### Task requirements
Go over the data and copy out each line with "کنند" in it.
+===+
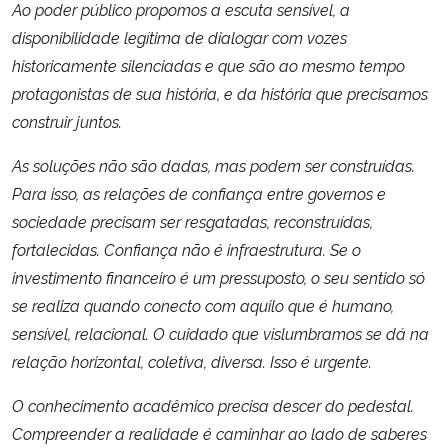
Ao poder público propomos a escuta sensível, a
disponibilidade legítima de dialogar com vozes
historicamente silenciadas e que são ao mesmo tempo
protagonistas de sua história, e da história que precisamos
construir juntos.
As soluções não são dadas, mas podem ser construídas.
Para isso, as relações de confiança entre governos e
sociedade precisam ser resgatadas, reconstruídas,
fortalecidas. Confiança não é infraestrutura. Se o
investimento financeiro é um pressuposto, o seu sentido só
se realiza quando conecto com aquilo que é humano,
sensível, relacional. O cuidado que vislumbramos se dá na
relação horizontal, coletiva, diversa. Isso é urgente.
O conhecimento acadêmico precisa descer do pedestal.
Compreender a realidade é caminhar ao lado de saberes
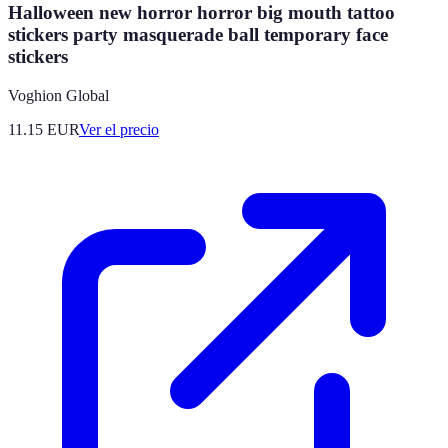
Halloween new horror horror big mouth tattoo
stickers party masquerade ball temporary face
stickers
Voghion Global
11.15
EUR
Ver el precio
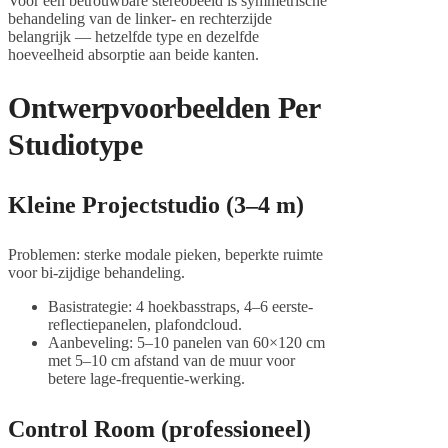
Voor een betrouwbare stereobeeld is symmetrische
behandeling van de linker- en rechterzijde
belangrijk — hetzelfde type en dezelfde
hoeveelheid absorptie aan beide kanten.
Ontwerpvoorbeelden Per
Studiotype
Kleine Projectstudio (3–4 m)
Problemen: sterke modale pieken, beperkte ruimte
voor bi-zijdige behandeling.
Basistrategie: 4 hoekbasstraps, 4–6 eerste-
reflectiepanelen, plafondcloud.
Aanbeveling: 5–10 panelen van 60×120 cm
met 5–10 cm afstand van de muur voor
betere lage-frequentie-werking.
Control Room (professioneel)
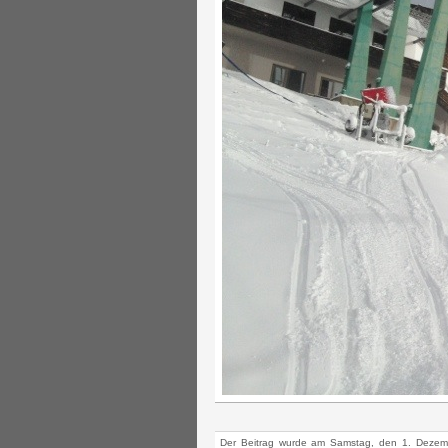
Der Beitrag wurde am Samstag, den 1. Dezemb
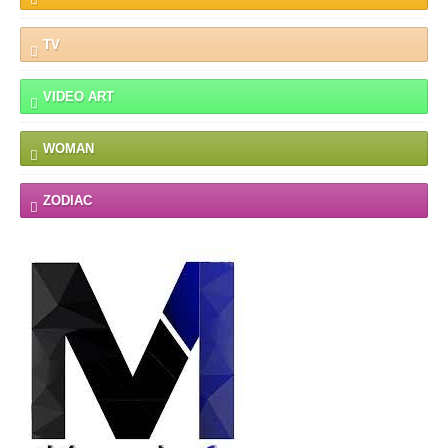
TV
VIDEO ART
WOMAN
ZODIAC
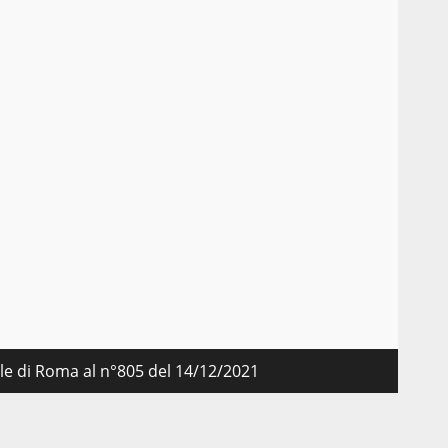
l
nale di Roma al n°805 del 14/12/2021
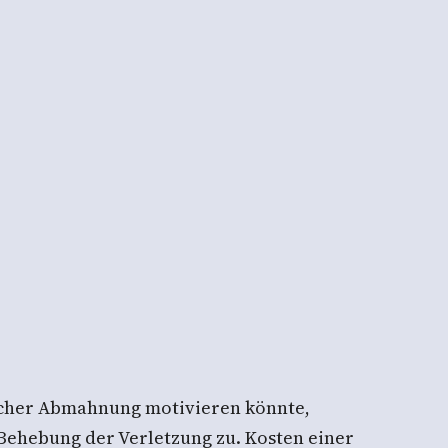
licher Abmahnung motivieren könnte,
e Behebung der Verletzung zu. Kosten einer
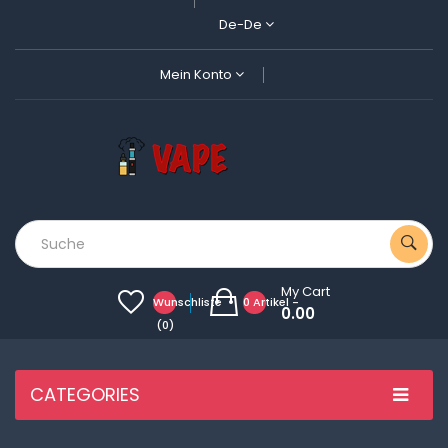
De-De
Mein Konto
My Cart
Wunschliste
0 Artikel -
0.00
(0)
CATEGORIES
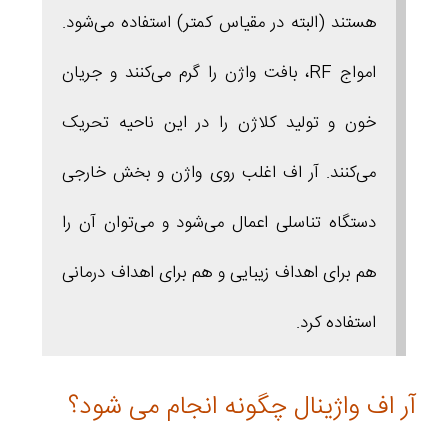
هستند (البته در مقیاس کمتر) استفاده می‌شود.
امواج RF، بافت واژن را گرم می‌کنند و جریان
خون و تولید کلاژن را در این ناحیه تحریک
می‌کنند. آر اف اغلب روی واژن و بخش خارجی
دستگاه تناسلی اعمال می‌شود و می‌توان آن را
هم برای اهداف زیبایی و هم برای اهداف درمانی
استفاده کرد.
آر اف واژینال چگونه انجام می شود؟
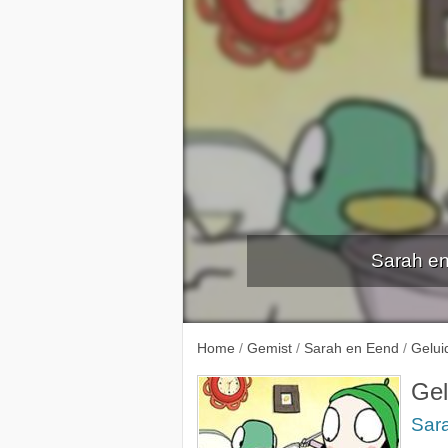
Sarah en
Home
/
Gemist
/
Sarah en Eend
/
Gelui
Gel
Sar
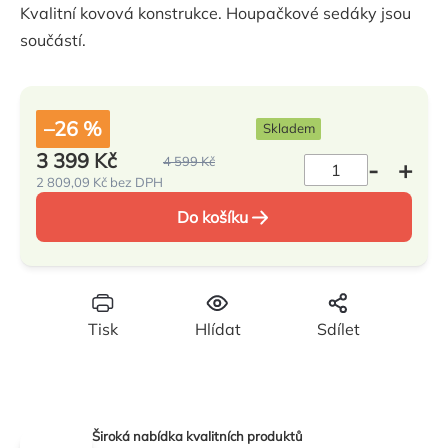
Kvalitní kovová konstrukce. Houpačkové sedáky jsou
0,0
součástí.
z
5
hvězdiček.
–26 %
Skladem
3 399 Kč
4 599 Kč
2 809,09 Kč bez DPH
Měrná
cena:
Do košíku
Tisk
Hlídat
Sdílet
Široká nabídka kvalitních produktů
+===+
### Answer box
امواج RF، بافت واژن را گرم می‌کنند و جریان
می‌کنند. آر اف اغلب روی واژن و بخش خارجی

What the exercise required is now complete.